MATERIAL PROVIDED
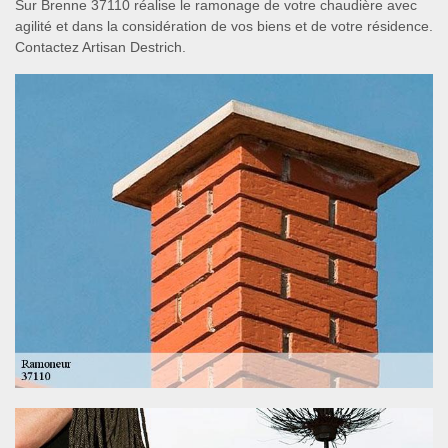
Sur Brenne 37110 réalise le ramonage de votre chaudière avec
agilité et dans la considération de vos biens et de votre résidence.
Contactez Artisan Destrich.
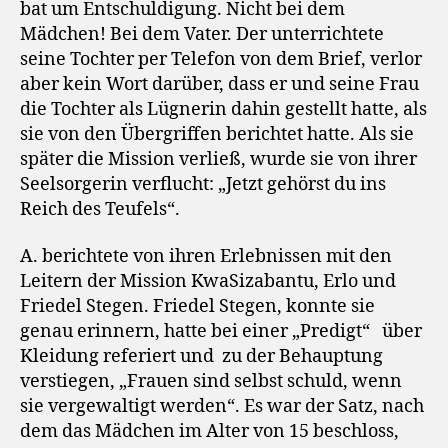
bat um Entschuldigung. Nicht bei dem
Mädchen! Bei dem Vater. Der unterrichtete
seine Tochter per Telefon von dem Brief, verlor
aber kein Wort darüber, dass er und seine Frau
die Tochter als Lügnerin dahin gestellt hatte, als
sie von den Übergriffen berichtet hatte. Als sie
später die Mission verließ, wurde sie von ihrer
Seelsorgerin verflucht: „Jetzt gehörst du ins
Reich des Teufels“.
A. berichtete von ihren Erlebnissen mit den
Leitern der Mission KwaSizabantu, Erlo und
Friedel Stegen. Friedel Stegen, konnte sie
genau erinnern, hatte bei einer „Predigt“
über
Kleidung referiert und
zu der Behauptung
verstiegen, „Frauen sind selbst schuld, wenn
sie vergewaltigt werden“. Es war der Satz, nach
dem das Mädchen im Alter von 15 beschloss,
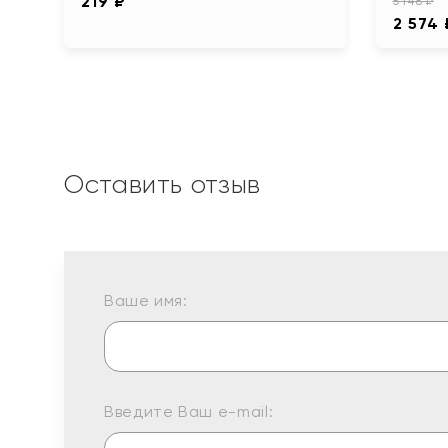
219 ₽
5 148 ₽
2 574 
Оставить отзыв
Ваше имя:
Введите Ваш e-mail:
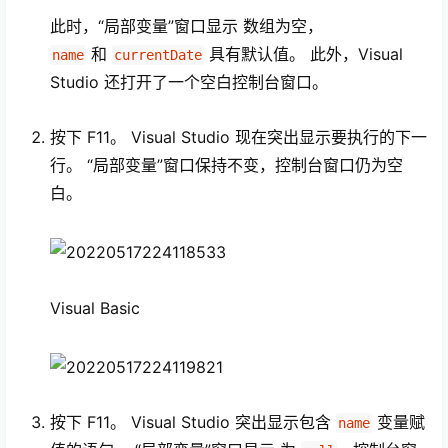
此时，“局部变量”窗口显示 数组为空，
和
具有默认值。 此外，Visual
name
currentDate
Studio 还打开了一个空白控制台窗口。
按下 F11
。 Visual Studio 现在突出显示要执行的下一
行。 “局部变量”窗口保持不变，控制台窗口仍为空
白。
Visual Basic
按下 F11
。 Visual Studio 突出显示包含
变量赋
name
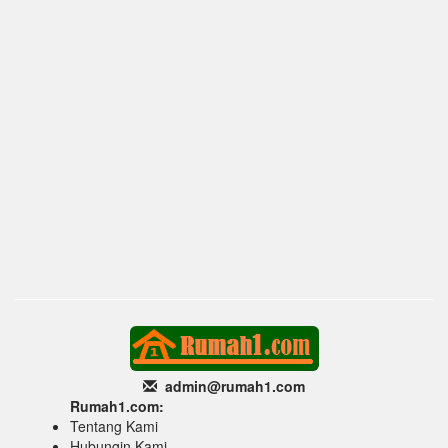
admin@rumah1
.com
Rumah1.com:
Tentang Kami
Hubungin Kami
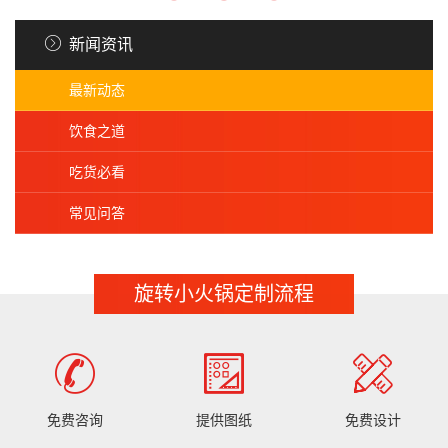
新闻资讯
最新动态
饮食之道
吃货必看
常见问答
旋转小火锅定制流程
免费咨询
提供图纸
免费设计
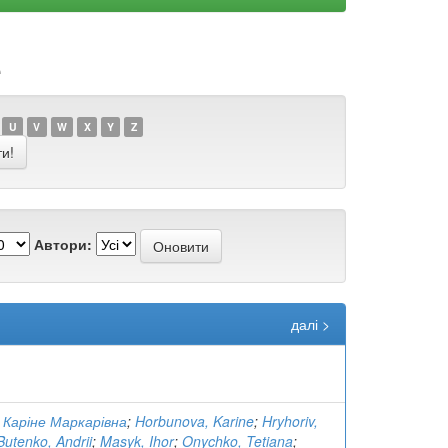
e
U
V
W
X
Y
Z
Автори:
далі >
 Каріне Маркарівна
;
Horbunova, Karine
;
Hryhoriv,
Butenko, Andrii
;
Masyk, Ihor
;
Onychko, Tetiana
;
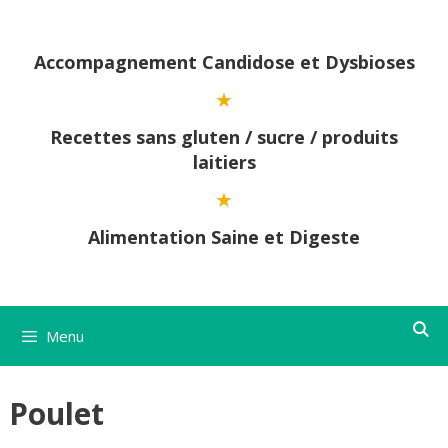
Aller
au
contenu
Accompagnement Candidose et Dysbioses
Recettes sans gluten / sucre / produits
laitiers
Alimentation Saine et Digeste
Menu
Poulet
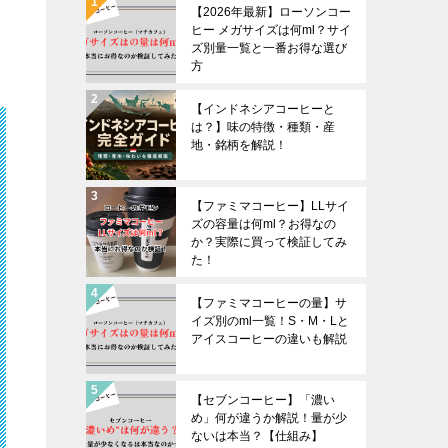
【2026年最新】ローソンコー
ヒー メガサイズは何ml？サイ
ズ別量一覧と一番お得な選び
方
【インドネシアコーヒーと
は？】味の特徴・種類・産
地・銘柄を解説！
【ファミマコーヒー】LLサイ
ズの容量は何ml？お得なの
か？実際に買って検証してみ
た！
【ファミマコーヒーの量】サ
イズ別のml一覧！S・M・Lと
アイスコーヒーの違いも解説
【セブンコーヒー】「濃い
め」何が違うか解説！量が少
ないは本当？【仕組み】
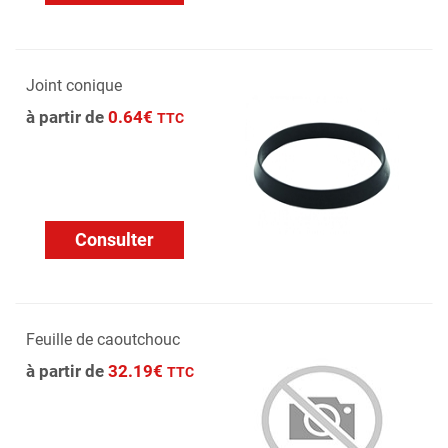
Joint conique
à partir de
0.64€
TTC
Consulter
Feuille de caoutchouc
à partir de
32.19€
TTC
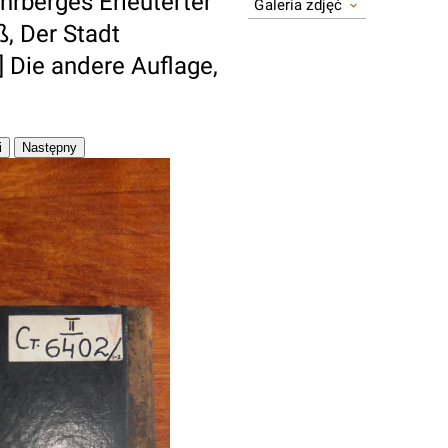
hrberges Erleuterter
Galeria zdjęć
ß, Der Stadt
] Die andere Auflage,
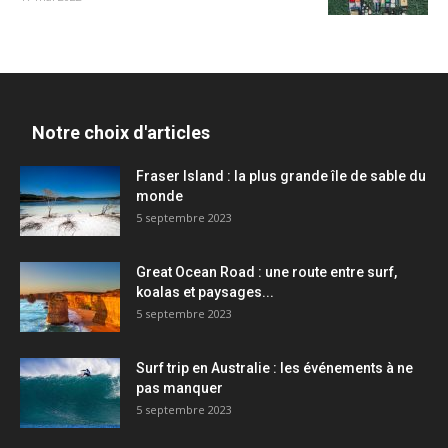
Notre choix d'articles
Fraser Island : la plus grande île de sable du
monde
5 septembre 2023
Great Ocean Road : une route entre surf,
koalas et paysages...
5 septembre 2023
Surf trip en Australie : les événements à ne
pas manquer
5 septembre 2023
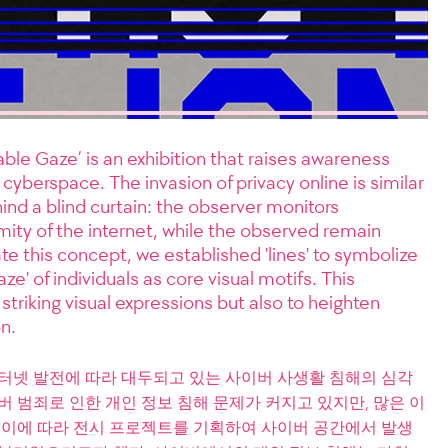
e Gaze’ is an exhibition that raises awareness
 cyberspace. The invasion of privacy online is similar
d a blind curtain: the observer monitors
ity of the internet, while the observed remain
rate this concept, we established 'lines' to symbolize
gaze' of individuals as core visual motifs. This
 striking visual expressions but also to heighten
n.
선’은, 인터넷 발전에 따라 대두되고 있는 사이버 사생활 침해의 심각
버 범죄로 인한 개인 정보 침해 문제가 커지고 있지만, 많은 이
. 이에 따라 전시 프로젝트를 기획하여 사이버 공간에서 발생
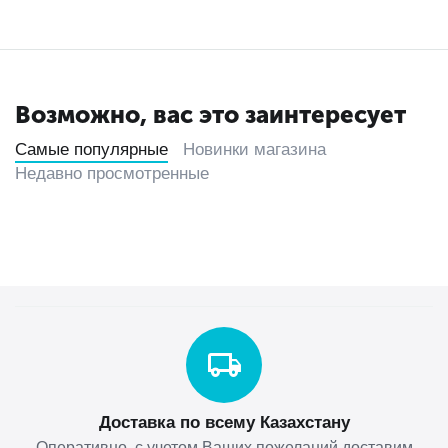
Возможно, вас это заинтересует
Самые популярные
Новинки магазина
Недавно просмотренные
Доставка по всему Казахстану
Оперативно, с учетом Ваших пожеланий доставим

WHAT YOU NEED TO DO
Copy each line of the records that has "Mädchen" in it.

SOLUTION BELOW
Mädchen! Bei dem Vater. Der unterrichtete
dem das Mädchen im Alter von 15 beschloss,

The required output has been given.